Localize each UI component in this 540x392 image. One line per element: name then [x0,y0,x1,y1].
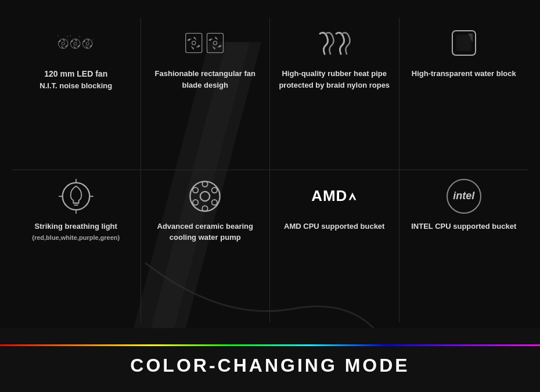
fan-title: 120 mm LED fan N.I.T. noise blocking [39,68,112,92]
svg-point-15 [214,41,217,45]
breathing-light-title: Striking breathing light (red,blue,white… [32,221,120,243]
light-icon [56,179,96,214]
svg-point-6 [74,42,77,45]
svg-point-28 [212,187,217,192]
rubber-pipe-title: High-quality rubber heat pipe protected … [276,68,393,91]
svg-point-29 [212,199,217,204]
feature-rect-fan: Fashionable rectangular fan blade desigh [141,17,271,170]
feature-amd-cpu: AMD AMD CPU supported bucket [270,170,399,323]
svg-text:✦: ✦ [92,39,93,41]
svg-point-18 [62,182,89,210]
water-block-title: High-transparent water block [412,68,516,80]
svg-text:✦: ✦ [67,35,69,38]
amd-logo: AMD [311,187,357,205]
amd-cpu-title: AMD CPU supported bucket [284,221,384,232]
svg-text:✦: ✦ [68,39,69,41]
fan-icon: ✦ ✦ ✦ ✦ ✦ [56,26,96,61]
pump-icon [185,179,225,214]
svg-text:✦: ✦ [79,35,81,38]
svg-point-25 [190,181,220,211]
svg-point-13 [192,41,196,45]
feature-fan-120: ✦ ✦ ✦ ✦ ✦ [12,17,141,170]
water-block-icon [444,26,484,61]
svg-point-10 [86,42,89,45]
color-changing-title: COLOR-CHANGING MODE [130,355,409,376]
svg-rect-12 [186,34,202,53]
svg-point-31 [193,199,198,204]
svg-point-32 [193,187,198,192]
svg-point-26 [200,191,210,200]
feature-water-block: High-transparent water block [399,17,529,170]
feature-ceramic-pump: Advanced ceramic bearing cooling water p… [141,170,271,323]
rainbow-divider [0,344,540,346]
svg-point-1 [62,42,64,45]
bottom-section: COLOR-CHANGING MODE [0,328,540,392]
intel-icon: intel [444,179,484,214]
svg-rect-17 [456,35,471,51]
svg-text:✦: ✦ [57,35,59,37]
svg-point-30 [203,206,208,211]
feature-intel-cpu: intel INTEL CPU supported bucket [399,170,529,323]
intel-cpu-title: INTEL CPU supported bucket [411,221,516,232]
rect-fan-icon [185,26,225,61]
svg-text:✦: ✦ [70,35,71,37]
feature-rubber-pipe: High-quality rubber heat pipe protected … [270,17,399,170]
main-container: ✦ ✦ ✦ ✦ ✦ [0,0,540,392]
feature-breathing-light: Striking breathing light (red,blue,white… [12,170,141,323]
ceramic-pump-title: Advanced ceramic bearing cooling water p… [147,221,264,243]
svg-point-27 [203,181,208,186]
features-grid: ✦ ✦ ✦ ✦ ✦ [0,0,540,328]
rope-icon [314,26,355,61]
intel-logo: intel [447,179,481,214]
rect-fan-title: Fashionable rectangular fan blade desigh [147,68,264,91]
svg-rect-14 [207,34,224,53]
amd-icon: AMD [314,179,355,214]
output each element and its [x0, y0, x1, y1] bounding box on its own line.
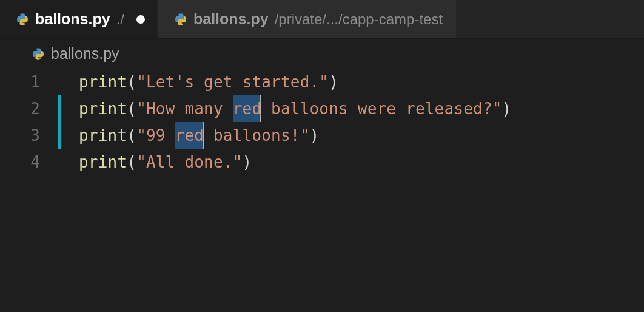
code-line[interactable]: print("99 red balloons!") [70, 122, 644, 149]
token-paren: ) [329, 69, 338, 95]
gutter-row: 2 [0, 95, 70, 122]
token-string: balloons!" [204, 122, 309, 149]
selected-text: red [233, 95, 262, 122]
selected-text: red [175, 122, 204, 149]
tab-bar: ballons.py./ ballons.py/private/.../capp… [0, 0, 644, 39]
line-number: 3 [0, 126, 44, 144]
token-function: print [79, 95, 127, 122]
change-bar-icon [58, 122, 61, 149]
token-function: print [79, 149, 127, 175]
code-line[interactable]: print("Let's get started.") [70, 69, 644, 95]
gutter-row: 3 [0, 122, 70, 149]
breadcrumb-filename: ballons.py [51, 45, 119, 63]
token-paren: ( [127, 122, 136, 149]
line-number: 4 [0, 153, 44, 171]
tab-pathhint: ./ [116, 11, 124, 28]
token-paren: ( [127, 149, 136, 175]
gutter-row: 1 [0, 69, 70, 95]
change-bar-icon [58, 95, 61, 122]
token-paren: ( [127, 69, 136, 95]
token-function: print [79, 122, 127, 149]
token-paren: ) [502, 95, 512, 122]
token-string: "How many [136, 95, 233, 122]
editor-window: ballons.py./ ballons.py/private/.../capp… [0, 0, 644, 312]
python-icon [32, 47, 45, 61]
token-string: "Let's get started." [136, 69, 329, 95]
token-string: balloons were released?" [261, 95, 501, 122]
python-icon [16, 13, 29, 26]
token-string: "99 [136, 122, 175, 149]
token-paren: ( [127, 95, 136, 122]
code-line[interactable]: print("All done.") [70, 149, 644, 175]
tab-pathhint: /private/.../capp-camp-test [275, 11, 443, 28]
code-content[interactable]: print("Let's get started.")print("How ma… [70, 69, 644, 312]
token-function: print [79, 69, 127, 95]
line-number: 1 [0, 73, 44, 91]
change-bar-icon [58, 149, 61, 175]
line-number: 2 [0, 100, 44, 118]
gutter-row: 4 [0, 149, 70, 175]
breadcrumb[interactable]: ballons.py [0, 39, 644, 66]
token-paren: ) [310, 122, 320, 149]
python-icon [174, 13, 187, 26]
token-paren: ) [243, 149, 252, 175]
editor-tab[interactable]: ballons.py./ [0, 0, 158, 38]
change-bar-icon [58, 69, 61, 95]
code-editor[interactable]: 1234 print("Let's get started.")print("H… [0, 66, 644, 312]
line-gutter: 1234 [0, 69, 70, 312]
tab-filename: ballons.py [193, 10, 269, 28]
editor-tab[interactable]: ballons.py/private/.../capp-camp-test [158, 0, 456, 38]
code-line[interactable]: print("How many red balloons were releas… [70, 95, 644, 122]
dirty-indicator-icon [136, 15, 145, 24]
token-string: "All done." [136, 149, 242, 175]
tab-filename: ballons.py [35, 10, 110, 28]
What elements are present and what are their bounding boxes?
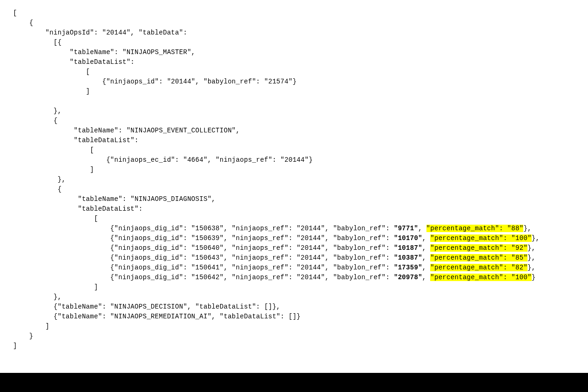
json-document: [ { "ninjaOpsId": "20144", "tableData": … — [0, 0, 588, 373]
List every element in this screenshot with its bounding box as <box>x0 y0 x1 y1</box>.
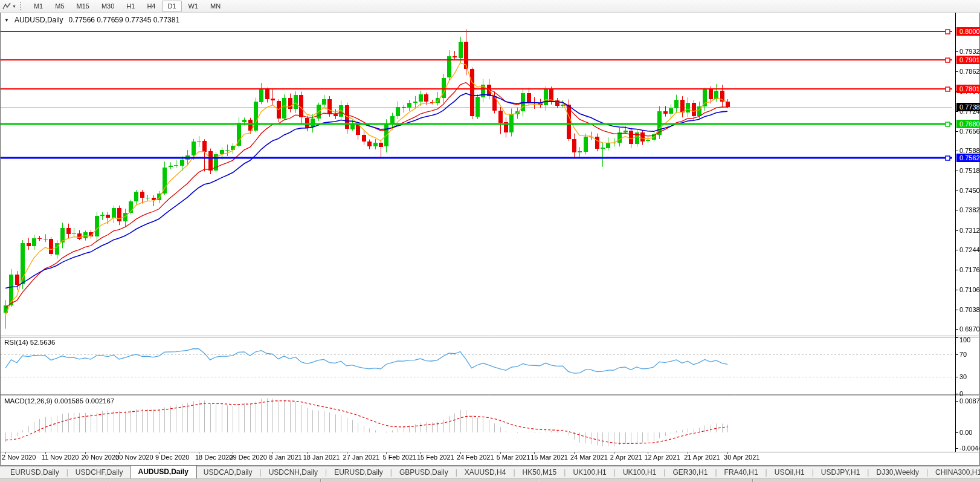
timeframe-button-h4[interactable]: H4 <box>141 1 161 12</box>
timeframe-button-h1[interactable]: H1 <box>121 1 140 12</box>
chart-title-caret-icon: ▼ <box>4 18 9 23</box>
status-separator <box>109 479 110 482</box>
timeframe-button-w1[interactable]: W1 <box>183 1 204 12</box>
status-separator <box>320 479 321 482</box>
chart-tab-china300-h1[interactable]: CHINA300,H1 <box>929 466 980 478</box>
chart-tab-uk100-h1[interactable]: UK100,H1 <box>566 466 613 478</box>
chart-tab-uk100-h1[interactable]: UK100,H1 <box>616 466 663 478</box>
chart-tab-eurusd-daily[interactable]: EURUSD,Daily <box>327 466 390 478</box>
timeframe-buttons: M1M5M15M30H1H4D1W1MN <box>28 1 227 12</box>
chart-tab-usdcnh-daily[interactable]: USDCNH,Daily <box>262 466 324 478</box>
chart-symbol-label: AUDUSD,Daily <box>15 16 63 24</box>
chart-tab-audusd-daily[interactable]: AUDUSD,Daily <box>130 465 197 478</box>
chart-tab-hk50-m15[interactable]: HK50,M15 <box>516 466 564 478</box>
timeframe-button-mn[interactable]: MN <box>205 1 226 12</box>
toolbar: ▼ M1M5M15M30H1H4D1W1MN <box>0 0 980 13</box>
chart-tab-usdcad-daily[interactable]: USDCAD,Daily <box>197 466 259 478</box>
chart-tab-ger30-h1[interactable]: GER30,H1 <box>666 466 714 478</box>
chart-tab-usdchf-daily[interactable]: USDCHF,Daily <box>69 466 130 478</box>
chart-tab-bar: EURUSD,Daily|USDCHF,DailyAUDUSD,DailyUSD… <box>0 466 980 478</box>
chart-tab-xauusd-h4[interactable]: XAUUSD,H4 <box>458 466 513 478</box>
timeframe-button-m5[interactable]: M5 <box>50 1 69 12</box>
chart-ohlc-values: 0.77566 0.77659 0.77345 0.77381 <box>69 16 180 24</box>
chart-tab-gbpusd-daily[interactable]: GBPUSD,Daily <box>393 466 455 478</box>
timeframe-button-m30[interactable]: M30 <box>96 1 120 12</box>
chart-tab-usdjpy-h1[interactable]: USDJPY,H1 <box>814 466 866 478</box>
timeframe-button-m15[interactable]: M15 <box>71 1 95 12</box>
chart-title[interactable]: ▼ AUDUSD,Daily 0.77566 0.77659 0.77345 0… <box>4 16 179 24</box>
chart-tab-eurusd-daily[interactable]: EURUSD,Daily <box>4 466 66 478</box>
line-studies-caret-icon[interactable]: ▼ <box>12 4 16 8</box>
chart-tab-usoil-h1[interactable]: USOil,H1 <box>768 466 811 478</box>
status-separator <box>538 479 539 482</box>
chart-tab-dj30-weekly[interactable]: DJ30,Weekly <box>869 466 925 478</box>
timeframe-button-m1[interactable]: M1 <box>28 1 48 12</box>
chart-canvas[interactable] <box>0 0 980 482</box>
timeframe-button-d1[interactable]: D1 <box>162 1 181 12</box>
line-studies-icon[interactable] <box>2 2 11 10</box>
status-bar <box>0 478 980 482</box>
status-separator <box>752 479 753 482</box>
toolbar-grip[interactable] <box>20 2 24 10</box>
chart-tab-fra40-h1[interactable]: FRA40,H1 <box>718 466 765 478</box>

-------

To answer, report how many lines of the listing contain the word "white", as a number with nothing else.

§ **Output for this task**
2